Website Cloner
Website Cloner is a Ruby gem that allows you to create local copies of websites, including all assets and linked pages. It's designed to be easy to use while providing powerful features for customization.
Features
- Downloads the main page and all linked pages up to a specified limit
- Stores images, CSS, JavaScript, and other assets locally
- Updates references to point to local assets
- Maintains directory structure for pages
- Provides colored logging for better visibility
- Supports authenticated access through session cookies
- Handles relative and absolute URLs correctly
- Organizes downloaded files into appropriate directories (css, js, assets)
Installation
Add this line to your application's Gemfile:
gem 'website_cloner'
And then execute:
$ bundle install
Or install it yourself as:
$ gem install website_cloner
Dependencies: nokogiri v1.15, httparty v0.21, openssl v3.0
Usage
Command Line Interface
The Website Cloner can be used from the command line:
website-cloner https://example.com -m 10 -s "user_session=endoded_cookie_string"

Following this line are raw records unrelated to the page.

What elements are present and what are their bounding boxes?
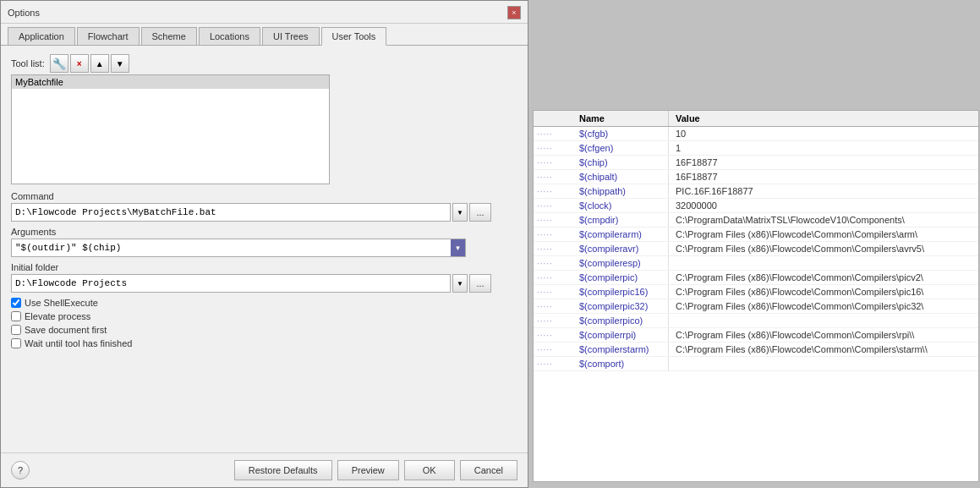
initial-folder-input-row: ▼ ... — [11, 274, 517, 293]
prop-row[interactable]: ·····$(compilerrpi)C:\Program Files (x86… — [534, 328, 978, 343]
down-arrow-icon: ▼ — [116, 59, 124, 69]
prop-row[interactable]: ·····$(cfgb)10 — [534, 127, 978, 141]
help-button[interactable]: ? — [11, 461, 30, 480]
ok-button[interactable]: OK — [404, 460, 455, 480]
browse-icon: ... — [476, 207, 484, 217]
prop-row-name: $(compilerpico) — [576, 314, 669, 327]
wait-tool-label: Wait until tool has finished — [25, 338, 132, 348]
delete-tool-button[interactable]: × — [70, 54, 89, 73]
move-up-button[interactable]: ▲ — [90, 54, 109, 73]
command-dropdown-button[interactable]: ▼ — [452, 203, 468, 222]
elevate-process-checkbox[interactable] — [11, 311, 21, 321]
titlebar: Options × — [1, 1, 528, 24]
prop-row-name: $(cfgb) — [576, 127, 669, 140]
prop-row-value: C:\Program Files (x86)\Flowcode\Common\C… — [669, 343, 978, 356]
tool-list-header: Tool list: 🔧 × ▲ ▼ — [11, 54, 517, 73]
wait-tool-checkbox[interactable] — [11, 338, 21, 348]
prop-row-name: $(comport) — [576, 357, 669, 370]
save-document-checkbox[interactable] — [11, 325, 21, 335]
cancel-button[interactable]: Cancel — [460, 460, 517, 480]
tab-application[interactable]: Application — [8, 27, 75, 45]
initial-folder-field-row: Initial folder ▼ ... — [11, 262, 517, 293]
checkbox-row-0: Use ShellExecute — [11, 298, 517, 308]
folder-dropdown-button[interactable]: ▼ — [452, 274, 468, 293]
tab-scheme[interactable]: Scheme — [141, 27, 197, 45]
prop-row-name: $(compilerstarm) — [576, 343, 669, 356]
prop-row[interactable]: ·····$(chip)16F18877 — [534, 156, 978, 170]
command-browse-button[interactable]: ... — [469, 203, 491, 222]
prop-row-name: $(chipalt) — [576, 170, 669, 184]
prop-row[interactable]: ·····$(chippath)PIC.16F.16F18877 — [534, 184, 978, 199]
prop-row-name: $(chippath) — [576, 184, 669, 198]
prop-row-value: 16F18877 — [669, 156, 978, 169]
prop-row-dots: ····· — [534, 128, 576, 140]
tab-usertools[interactable]: User Tools — [321, 27, 387, 46]
prop-row[interactable]: ·····$(comport) — [534, 357, 978, 371]
prop-row-dots: ····· — [534, 257, 576, 270]
prop-row-value: C:\Program Files (x86)\Flowcode\Common\C… — [669, 328, 978, 342]
save-document-label: Save document first — [25, 325, 107, 335]
prop-scroll-container[interactable]: ·····$(cfgb)10·····$(cfgen)1·····$(chip)… — [534, 127, 978, 481]
prop-row[interactable]: ·····$(compilerstarm)C:\Program Files (x… — [534, 343, 978, 357]
prop-row[interactable]: ·····$(compilerpic)C:\Program Files (x86… — [534, 271, 978, 285]
elevate-process-label: Elevate process — [25, 311, 90, 321]
prop-row[interactable]: ·····$(clock)32000000 — [534, 199, 978, 213]
prop-row[interactable]: ·····$(compilerpic32)C:\Program Files (x… — [534, 299, 978, 314]
prop-row-name: $(chip) — [576, 156, 669, 169]
tabs-bar: Application Flowchart Scheme Locations U… — [1, 24, 528, 46]
tab-flowchart[interactable]: Flowchart — [77, 27, 140, 45]
move-down-button[interactable]: ▼ — [111, 54, 129, 73]
arguments-input-row: ▼ — [11, 239, 517, 257]
prop-row-value — [669, 362, 978, 365]
prop-table-wrapper: Name Value ·····$(cfgb)10·····$(cfgen)1·… — [534, 111, 978, 481]
prop-row[interactable]: ·····$(compilerarm)C:\Program Files (x86… — [534, 228, 978, 242]
prop-row-value: PIC.16F.16F18877 — [669, 184, 978, 198]
prop-row-name: $(compileravr) — [576, 242, 669, 255]
prop-row-name: $(compilerpic32) — [576, 299, 669, 313]
tool-list-label: Tool list: — [11, 58, 45, 69]
tool-list-box[interactable]: MyBatchfile — [11, 74, 330, 184]
initial-folder-input[interactable] — [11, 274, 451, 293]
add-icon: 🔧 — [52, 58, 66, 70]
arguments-dropdown-button[interactable]: ▼ — [451, 239, 466, 257]
prop-row-dots: ····· — [534, 271, 576, 284]
up-arrow-icon: ▲ — [96, 59, 104, 69]
arguments-label: Arguments — [11, 227, 517, 237]
tool-list-item[interactable]: MyBatchfile — [12, 75, 329, 89]
args-dropdown-icon: ▼ — [455, 244, 462, 252]
prop-row[interactable]: ·····$(compileravr)C:\Program Files (x86… — [534, 242, 978, 256]
prop-header-row: Name Value — [534, 111, 978, 127]
prop-row-value: C:\Program Files (x86)\Flowcode\Common\C… — [669, 228, 978, 241]
tab-locations[interactable]: Locations — [199, 27, 260, 45]
prop-row-name: $(compilerpic) — [576, 271, 669, 284]
folder-browse-button[interactable]: ... — [469, 274, 491, 293]
prop-row[interactable]: ·····$(chipalt)16F18877 — [534, 170, 978, 184]
prop-row-dots: ····· — [534, 142, 576, 155]
prop-row-value: C:\ProgramData\MatrixTSL\FlowcodeV10\Com… — [669, 213, 978, 227]
restore-defaults-button[interactable]: Restore Defaults — [234, 460, 332, 480]
prop-row-value: 1 — [669, 141, 978, 155]
prop-row-dots: ····· — [534, 185, 576, 198]
add-tool-button[interactable]: 🔧 — [50, 54, 68, 73]
prop-row[interactable]: ·····$(compilerpico) — [534, 314, 978, 328]
tab-uitrees[interactable]: UI Trees — [262, 27, 320, 45]
prop-row-value: 16F18877 — [669, 170, 978, 184]
use-shellexecute-checkbox[interactable] — [11, 298, 21, 308]
prop-row[interactable]: ·····$(cmpdir)C:\ProgramData\MatrixTSL\F… — [534, 213, 978, 228]
prop-row[interactable]: ·····$(compileresp) — [534, 256, 978, 271]
prop-row-name: $(compileresp) — [576, 256, 669, 270]
command-label: Command — [11, 191, 517, 201]
prop-row-value: C:\Program Files (x86)\Flowcode\Common\C… — [669, 299, 978, 313]
checkbox-row-3: Wait until tool has finished — [11, 338, 517, 348]
dialog-body: Tool list: 🔧 × ▲ ▼ MyBatchfile Comma — [1, 46, 528, 452]
prop-row-dots: ····· — [534, 156, 576, 169]
prop-row[interactable]: ·····$(compilerpic16)C:\Program Files (x… — [534, 285, 978, 299]
prop-header-name: Name — [576, 111, 669, 126]
preview-button[interactable]: Preview — [337, 460, 399, 480]
close-button[interactable]: × — [507, 6, 521, 19]
prop-row[interactable]: ·····$(cfgen)1 — [534, 141, 978, 156]
properties-panel: Name Value ·····$(cfgb)10·····$(cfgen)1·… — [533, 110, 979, 482]
command-input[interactable] — [11, 203, 451, 222]
arguments-input[interactable] — [11, 239, 451, 257]
prop-row-value — [669, 261, 978, 265]
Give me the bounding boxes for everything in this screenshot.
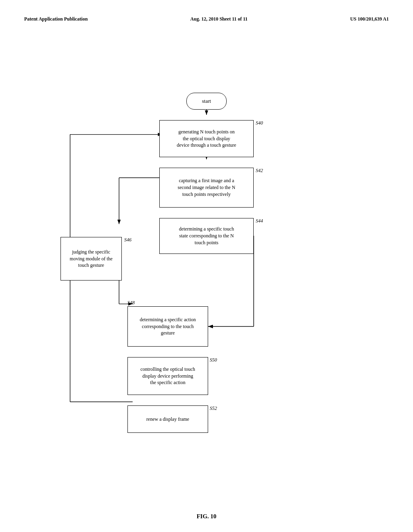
- s50-label: S50: [210, 357, 217, 363]
- s44-label: S44: [256, 218, 263, 224]
- start-shape: start: [186, 93, 227, 110]
- s48-text: determining a specific actioncorrespondi…: [140, 316, 196, 337]
- s50-box: controlling the optical touchdisplay dev…: [127, 357, 208, 395]
- s46-label: S46: [124, 237, 131, 243]
- s42-box: capturing a first image and asecond imag…: [159, 168, 254, 208]
- s40-text: generating N touch points onthe optical …: [177, 129, 236, 149]
- s52-box: renew a display frame: [127, 405, 208, 433]
- s44-text: determining a specific touchstate corres…: [179, 226, 234, 246]
- s50-text: controlling the optical touchdisplay dev…: [140, 366, 195, 386]
- s46-box: judging the specificmoving module of the…: [60, 237, 122, 281]
- figure-caption: FIG. 10: [0, 513, 413, 520]
- s52-text: renew a display frame: [146, 416, 189, 423]
- header-right: US 100/201,639 A1: [350, 16, 389, 22]
- header-left: Patent Application Publication: [24, 16, 88, 22]
- flowchart-diagram: start generating N touch points onthe op…: [0, 40, 413, 500]
- s40-box: generating N touch points onthe optical …: [159, 120, 254, 157]
- page-header: Patent Application Publication Aug. 12, …: [24, 16, 389, 22]
- header-middle: Aug. 12, 2010 Sheet 11 of 11: [190, 16, 248, 22]
- s48-box: determining a specific actioncorrespondi…: [127, 306, 208, 347]
- start-label: start: [202, 98, 211, 104]
- s42-text: capturing a first image and asecond imag…: [178, 177, 236, 197]
- s42-label: S42: [256, 168, 263, 174]
- s52-label: S52: [210, 405, 217, 411]
- s48-label: S48: [127, 300, 135, 306]
- s46-text: judging the specificmoving module of the…: [70, 249, 113, 269]
- s44-box: determining a specific touchstate corres…: [159, 218, 254, 254]
- s40-label: S40: [256, 120, 263, 126]
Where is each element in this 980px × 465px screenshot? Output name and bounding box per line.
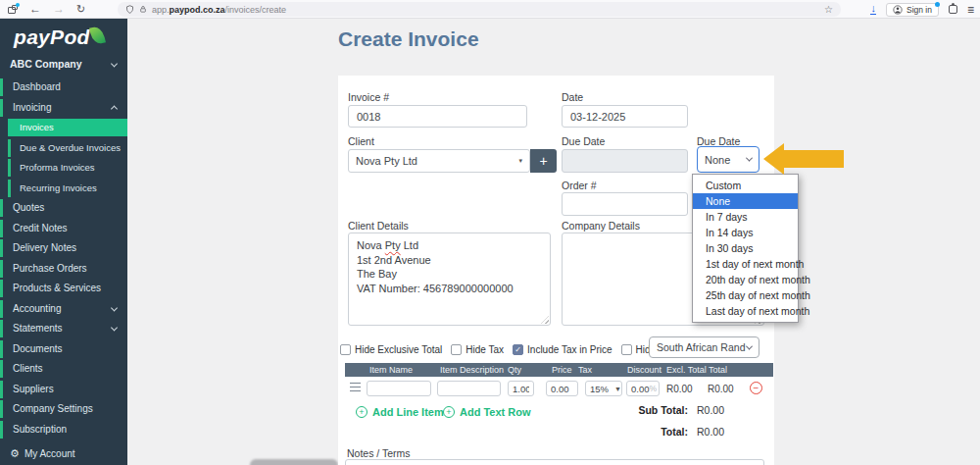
sidebar-item-documents[interactable]: Documents — [0, 340, 127, 358]
downloads-icon[interactable]: ↓ — [870, 4, 876, 15]
client-details-line1: Nova Pty Ltd — [357, 238, 542, 253]
option-in-14-days[interactable]: In 14 days — [693, 225, 798, 240]
sidebar: payPod ABC Company Dashboard Invoicing I… — [0, 19, 127, 465]
sidebar-item-invoicing[interactable]: Invoicing — [0, 99, 127, 117]
app-logo: payPod — [0, 19, 127, 53]
sidebar-item-accounting[interactable]: Accounting — [0, 300, 127, 318]
add-text-row-button[interactable]: + Add Text Row — [443, 406, 531, 418]
chevron-down-icon — [111, 60, 118, 67]
sidebar-item-company-settings[interactable]: Company Settings — [0, 400, 127, 418]
due-date-preset-select[interactable]: None — [697, 146, 760, 173]
invoice-number-label: Invoice # — [348, 91, 389, 103]
client-details-label: Client Details — [348, 220, 409, 232]
total-value: R0.00 — [697, 426, 724, 438]
background-shadow — [250, 459, 338, 465]
client-details-textarea[interactable]: Nova Pty Ltd 1st 2nd Avenue The Bay VAT … — [348, 232, 551, 326]
arrow-head — [763, 143, 784, 175]
back-icon[interactable]: ← — [29, 0, 41, 19]
col-total: Total — [709, 365, 727, 375]
reload-icon[interactable]: ↻ — [76, 0, 85, 19]
option-20th-day-next-month[interactable]: 20th day of next month — [693, 272, 798, 287]
sidebar-item-due-overdue-invoices[interactable]: Due & Overdue Invoices — [8, 139, 127, 157]
client-details-line4: VAT Number: 456789000000000 — [357, 282, 542, 296]
option-1st-day-next-month[interactable]: 1st day of next month — [693, 256, 798, 272]
plus-circle-icon: + — [356, 406, 368, 418]
sub-total-label: Sub Total: — [638, 404, 688, 416]
tax-select[interactable]: 15%▼ — [585, 381, 622, 396]
option-last-day-next-month[interactable]: Last day of next month — [693, 303, 798, 319]
add-line-item-button[interactable]: + Add Line Item — [356, 406, 444, 418]
sidebar-item-purchase-orders[interactable]: Purchase Orders — [0, 260, 127, 278]
option-none-selected[interactable]: None — [693, 193, 798, 209]
extension-icon[interactable] — [949, 5, 957, 14]
resize-handle[interactable] — [541, 316, 549, 324]
col-item-description: Item Description — [440, 365, 504, 375]
menu-icon[interactable]: ≡ — [967, 3, 974, 17]
sub-total-value: R0.00 — [697, 404, 724, 416]
sidebar-item-proforma-invoices[interactable]: Proforma Invoices — [8, 159, 127, 177]
shield-icon — [125, 5, 134, 14]
option-custom[interactable]: Custom — [693, 178, 798, 193]
invoice-form-panel: Invoice # Date Client Nova Pty Ltd▾ + Du… — [338, 76, 774, 465]
col-item-name: Item Name — [369, 365, 413, 375]
company-name: ABC Company — [10, 58, 82, 70]
due-date-options-list: Custom None In 7 days In 14 days In 30 d… — [692, 174, 799, 323]
dropdown-arrow-icon: ▾ — [518, 157, 522, 165]
include-tax-in-price-label: Include Tax in Price — [527, 344, 612, 355]
address-bar[interactable]: app.paypod.co.za/invoices/create ☆ — [118, 2, 841, 17]
total-label: Total: — [661, 426, 688, 438]
forward-icon: → — [53, 0, 65, 19]
sidebar-item-invoices[interactable]: Invoices — [8, 119, 127, 136]
qty-input[interactable] — [508, 381, 534, 396]
sidebar-item-products-services[interactable]: Products & Services — [0, 280, 127, 297]
company-selector[interactable]: ABC Company — [0, 53, 127, 76]
col-tax: Tax — [578, 365, 592, 375]
hide-discount-checkbox[interactable] — [621, 344, 632, 355]
include-tax-in-price-checkbox[interactable]: ✓ — [513, 344, 523, 355]
arrow-tail — [783, 150, 844, 168]
item-name-input[interactable] — [367, 381, 431, 396]
sidebar-item-quotes[interactable]: Quotes — [0, 199, 127, 217]
option-25th-day-next-month[interactable]: 25th day of next month — [693, 287, 798, 303]
drag-handle-icon[interactable] — [350, 383, 361, 394]
misspelled-word: Pty — [385, 239, 401, 251]
client-label: Client — [348, 135, 374, 147]
page-title: Create Invoice — [338, 27, 479, 51]
sidebar-item-dashboard[interactable]: Dashboard — [0, 78, 127, 96]
hide-tax-checkbox[interactable] — [451, 344, 462, 355]
sidebar-item-clients[interactable]: Clients — [0, 360, 127, 378]
notes-terms-textarea[interactable] — [345, 459, 764, 465]
price-input[interactable] — [546, 381, 578, 396]
notes-terms-label: Notes / Terms — [347, 447, 411, 459]
sidebar-item-delivery-notes[interactable]: Delivery Notes — [0, 239, 127, 257]
sidebar-item-suppliers[interactable]: Suppliers — [0, 381, 127, 398]
col-excl-total: Excl. Total — [666, 365, 707, 375]
invoice-options-row: Hide Exclusive Total Hide Tax ✓Include T… — [340, 338, 697, 360]
sidebar-item-credit-notes[interactable]: Credit Notes — [0, 220, 127, 237]
item-description-input[interactable] — [437, 381, 501, 396]
client-select[interactable]: Nova Pty Ltd▾ — [348, 149, 530, 173]
order-number-input[interactable] — [562, 192, 688, 216]
sidebar-item-recurring-invoices[interactable]: Recurring Invoices — [8, 180, 127, 197]
add-client-button[interactable]: + — [530, 149, 557, 173]
option-in-7-days[interactable]: In 7 days — [693, 209, 798, 225]
discount-input[interactable]: 0.00 % — [626, 381, 660, 396]
remove-row-icon[interactable]: − — [750, 382, 762, 394]
sidebar-item-statements[interactable]: Statements — [0, 320, 127, 337]
invoice-number-input[interactable] — [348, 105, 527, 128]
hide-exclusive-total-checkbox[interactable] — [340, 344, 351, 355]
tab-overview-icon[interactable] — [8, 5, 18, 14]
hide-exclusive-total-label: Hide Exclusive Total — [355, 344, 442, 355]
col-price: Price — [552, 365, 572, 375]
sidebar-item-subscription[interactable]: Subscription — [0, 421, 127, 439]
option-in-30-days[interactable]: In 30 days — [693, 240, 798, 256]
date-input[interactable] — [562, 105, 688, 128]
company-details-label: Company Details — [562, 220, 640, 232]
col-qty: Qty — [508, 365, 521, 375]
currency-select[interactable]: South African Rand — [649, 336, 760, 358]
bookmark-star-icon[interactable]: ☆ — [824, 4, 833, 15]
percent-suffix: % — [650, 384, 658, 393]
sidebar-item-my-account[interactable]: ⚙ My Account — [10, 447, 75, 460]
dropdown-arrow-icon: ▼ — [614, 386, 621, 392]
sign-in-button[interactable]: Sign in — [886, 3, 939, 17]
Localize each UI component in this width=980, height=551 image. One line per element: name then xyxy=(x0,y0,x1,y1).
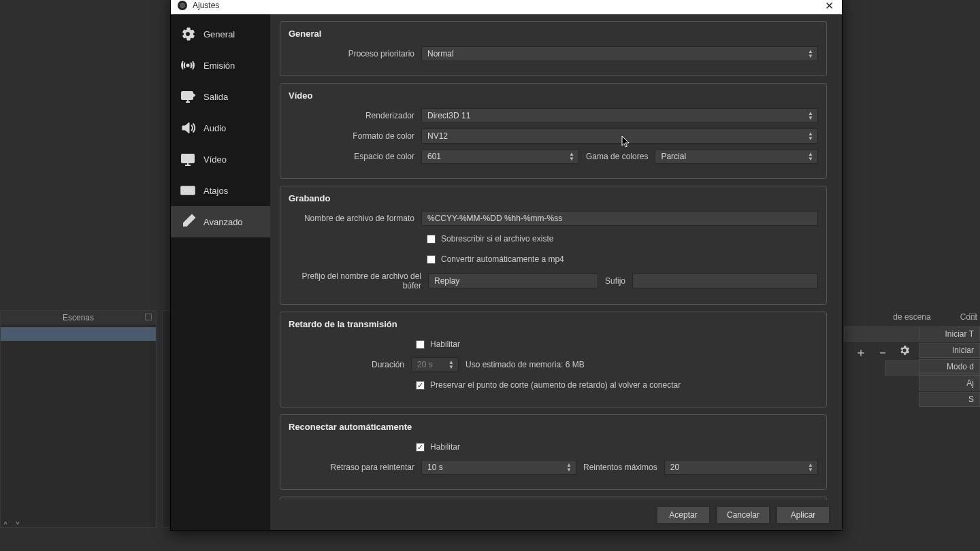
chevron-updown-icon: ▲▼ xyxy=(447,358,455,371)
checkbox-icon xyxy=(427,255,436,264)
minus-icon[interactable]: － xyxy=(877,344,889,361)
chevron-updown-icon: ▲▼ xyxy=(806,48,815,60)
dialog-titlebar: Ajustes ✕ xyxy=(171,0,842,14)
speaker-icon xyxy=(179,119,197,137)
group-stream-delay: Retardo de la transmisión Habilitar Dura… xyxy=(280,312,827,407)
color-format-label: Formato de color xyxy=(289,131,421,141)
sidebar-item-hotkeys[interactable]: Atajos xyxy=(171,175,270,206)
scenes-panel: Escenas xyxy=(0,310,157,528)
settings-dialog: Ajustes ✕ General Emisión Sa xyxy=(170,0,843,531)
cancel-button[interactable]: Cancelar xyxy=(717,506,770,524)
close-icon[interactable]: ✕ xyxy=(821,0,838,12)
sidebar-item-label: Audio xyxy=(203,123,226,133)
overwrite-checkbox[interactable]: Sobrescribir si el archivo existe xyxy=(427,234,553,244)
chevron-updown-icon: ▲▼ xyxy=(806,461,815,473)
delay-enable-checkbox[interactable]: Habilitar xyxy=(416,339,460,349)
priority-label: Proceso prioritario xyxy=(289,49,421,59)
monitor-icon xyxy=(179,150,197,168)
group-title: Vídeo xyxy=(289,90,818,101)
filename-format-input[interactable]: %CCYY-%MM-%DD %hh-%mm-%ss xyxy=(421,211,818,226)
automux-checkbox[interactable]: Convertir automáticamente a mp4 xyxy=(427,254,564,264)
renderer-label: Renderizador xyxy=(289,111,421,120)
svg-rect-1 xyxy=(182,92,193,99)
reconnect-enable-checkbox[interactable]: Habilitar xyxy=(416,442,460,452)
scenes-title-text: Escenas xyxy=(63,313,94,322)
color-space-label: Espacio de color xyxy=(289,152,421,161)
chevron-updown-icon: ▲▼ xyxy=(568,150,576,163)
studio-mode-button[interactable]: Modo d xyxy=(919,359,980,374)
sidebar-item-output[interactable]: Salida xyxy=(171,81,270,112)
start-record-button[interactable]: Iniciar xyxy=(919,343,980,358)
delay-memory-estimate: Uso estimado de memoria: 6 MB xyxy=(459,360,591,369)
selected-scene-row xyxy=(1,327,156,341)
group-title: General xyxy=(289,29,818,39)
app-icon xyxy=(178,1,187,10)
keyboard-icon xyxy=(179,182,197,199)
exit-button[interactable]: S xyxy=(919,392,980,407)
monitor-out-icon xyxy=(179,88,197,105)
antenna-icon xyxy=(179,56,197,74)
plus-icon[interactable]: ＋ xyxy=(855,344,867,361)
retry-delay-spin[interactable]: 10 s ▲▼ xyxy=(421,460,576,475)
delay-duration-spin[interactable]: 20 s ▲▼ xyxy=(411,357,459,372)
max-retries-label: Reintentos máximos xyxy=(576,463,664,472)
group-title: Retardo de la transmisión xyxy=(289,319,818,329)
controls-panel-title: Cont xyxy=(919,310,980,324)
chevron-up-icon[interactable]: ˄ xyxy=(3,520,8,533)
sidebar-item-video[interactable]: Vídeo xyxy=(171,144,270,175)
color-space-combo[interactable]: 601 ▲▼ xyxy=(421,149,579,164)
color-range-label: Gama de colores xyxy=(579,152,655,161)
sidebar-item-label: Atajos xyxy=(203,186,228,196)
color-range-combo[interactable]: Parcial ▲▼ xyxy=(655,149,818,164)
chevron-down-icon[interactable]: ˅ xyxy=(15,520,20,533)
retry-delay-label: Retraso para reintentar xyxy=(289,463,421,472)
tools-icon xyxy=(179,213,197,231)
chevron-updown-icon: ▲▼ xyxy=(806,130,815,142)
sidebar-item-label: Avanzado xyxy=(203,217,243,227)
max-retries-spin[interactable]: 20 ▲▼ xyxy=(664,460,818,475)
checkbox-icon xyxy=(416,443,425,452)
chevron-updown-icon: ▲▼ xyxy=(806,110,815,122)
group-recording: Grabando Nombre de archivo de formato %C… xyxy=(280,186,827,305)
checkbox-icon xyxy=(416,381,425,390)
priority-combo[interactable]: Normal ▲▼ xyxy=(421,46,818,61)
svg-point-0 xyxy=(186,64,189,66)
buffer-suffix-input[interactable] xyxy=(632,273,818,288)
sidebar-item-label: Emisión xyxy=(203,61,235,71)
buffer-prefix-input[interactable]: Replay xyxy=(428,273,598,288)
buffer-prefix-label: Prefijo del nombre de archivo del búfer xyxy=(289,271,428,290)
gear-icon[interactable] xyxy=(898,344,911,361)
settings-button[interactable]: Aj xyxy=(919,375,980,390)
svg-rect-2 xyxy=(182,154,194,163)
dialog-title: Ajustes xyxy=(193,1,219,10)
renderer-combo[interactable]: Direct3D 11 ▲▼ xyxy=(421,108,818,123)
ok-button[interactable]: Aceptar xyxy=(657,506,710,524)
dialog-button-row: Aceptar Cancelar Aplicar xyxy=(270,500,842,530)
group-general: General Proceso prioritario Normal ▲▼ xyxy=(280,21,827,76)
group-title: Reconectar automáticamente xyxy=(289,422,818,432)
group-video: Vídeo Renderizador Direct3D 11 ▲▼ Format… xyxy=(280,83,827,179)
checkbox-icon xyxy=(427,235,436,244)
apply-button[interactable]: Aplicar xyxy=(777,506,830,524)
scene-transition-toolbar: ＋ － xyxy=(855,344,911,361)
delay-preserve-checkbox[interactable]: Preservar el punto de corte (aumento de … xyxy=(416,380,681,390)
sidebar-item-label: General xyxy=(203,29,235,39)
delay-duration-label: Duración xyxy=(289,360,411,369)
checkbox-icon xyxy=(416,340,425,349)
sidebar-item-advanced[interactable]: Avanzado xyxy=(171,206,270,237)
sidebar-item-label: Salida xyxy=(203,92,228,102)
sidebar-item-audio[interactable]: Audio xyxy=(171,112,270,144)
group-title: Grabando xyxy=(289,193,818,203)
filename-format-label: Nombre de archivo de formato xyxy=(289,214,421,223)
scenes-panel-title: Escenas xyxy=(1,311,156,324)
sidebar-item-stream[interactable]: Emisión xyxy=(171,50,270,81)
panel-pin-icon xyxy=(145,314,152,320)
color-format-combo[interactable]: NV12 ▲▼ xyxy=(421,129,818,144)
sidebar-item-label: Vídeo xyxy=(203,154,227,165)
gear-icon xyxy=(179,25,197,43)
group-reconnect: Reconectar automáticamente Habilitar Ret… xyxy=(280,414,827,490)
sidebar-item-general[interactable]: General xyxy=(171,18,270,50)
start-stream-button[interactable]: Iniciar T xyxy=(919,327,980,341)
chevron-updown-icon: ▲▼ xyxy=(806,150,815,163)
settings-content[interactable]: General Proceso prioritario Normal ▲▼ Ví… xyxy=(270,14,842,500)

This example will clone https://example.com, download up to 10 pages, and store the result in the ./example.com directory (default output directory based on the domain).
Options:
-
-m, --max-pages PAGES
: Maximum number of pages to clone (default: 20) -
-s, --session-cookie COOKIE
: Session cookie for authenticated access -
-h, --help
: Prints help information
Default Output Directory: If no output_directory is provided, the cloned website will be stored in a folder named after the domain of the URL (e.g., ./example.com for https://example.com).
In Ruby Scripts
You can also use Website Cloner in your Ruby scripts:
require 'website_cloner'
url = "https://example.com"
output_dir = "./cloned_site"
options: {
max_pages: 50,
session_cookie: "session_id=abc123; user_token=xyz789"
}
WebsiteCloner.clone(url, output_dir, **options)
Configuration
Website Cloner uses sensible defaults, but you can configure it to suit your needs:
-
max_pages
: Controls the maximum number of pages to clone (default: 20) -
session_cookie
: Allows authenticated access to websites that require login
Logging
Website Cloner provides colored logging for better visibility. Log messages are output to the console and include information about the cloning process, any errors encountered, and the final status of the operation.
Best Practices
- Always respect the website's
robots.txt
file and terms of service. - Be mindful of the load you're putting on the target server. Consider adding delays between requests for busy sites.
- When using session cookies, ensure you have permission to access and clone the authenticated content.
- Be cautious with cloned data, especially if it contains sensitive information from authenticated pages.
Contributing
Bug reports and pull requests are welcome on GitHub at https://github.com/bhavyansh001/website_cloner. This project is intended to be a safe, welcoming space for collaboration, and contributors are expected to adhere to the Contributor Covenant code of conduct.
License
Website Cloner is released under the MIT License.